**Exercise prompt:** Filter the records below for the word "Erste". Copy each line that holds it.

**Records supplied:**
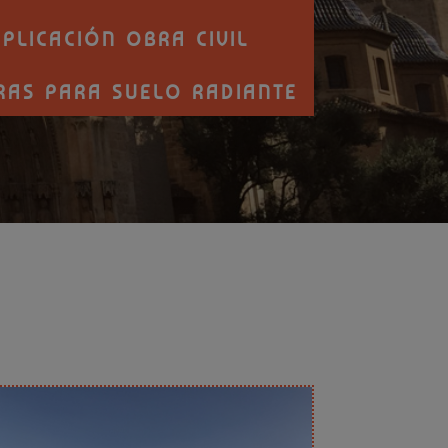
plicación obra civil
ras para suelo radiante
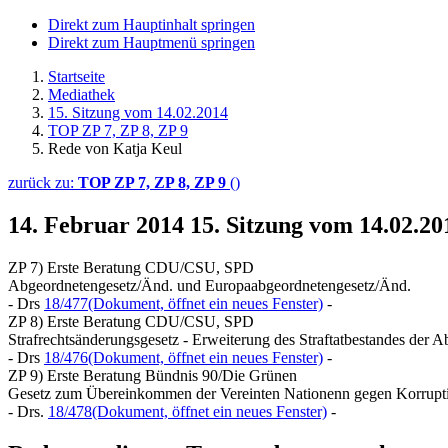
Direkt zum Hauptinhalt springen
Direkt zum Hauptmenü springen
Startseite
Mediathek
15. Sitzung vom 14.02.2014
TOP ZP 7, ZP 8, ZP 9
Rede von Katja Keul
zurück zu:
TOP ZP 7, ZP 8, ZP 9
()
14. Februar 2014
15. Sitzung vom 14.02.2
ZP 7) Erste Beratung CDU/CSU, SPD
Abgeordnetengesetz/Änd. und Europaabgeordnetengesetz/Änd.
- Drs
18/477
(Dokument, öffnet ein neues Fenster)
-
ZP 8) Erste Beratung CDU/CSU, SPD
Strafrechtsänderungsgesetz - Erweiterung des Straftatbestandes der
- Drs
18/476
(Dokument, öffnet ein neues Fenster)
-
ZP 9) Erste Beratung Bündnis 90/Die Grünen
Gesetz zum Übereinkommen der Vereinten Nationenn gegen Korrupt
- Drs.
18/478
(Dokument, öffnet ein neues Fenster)
-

**Result below:**
ZP 7) Erste Beratung CDU/CSU, SPD
ZP 8) Erste Beratung CDU/CSU, SPD
ZP 9) Erste Beratung Bündnis 90/Die Grünen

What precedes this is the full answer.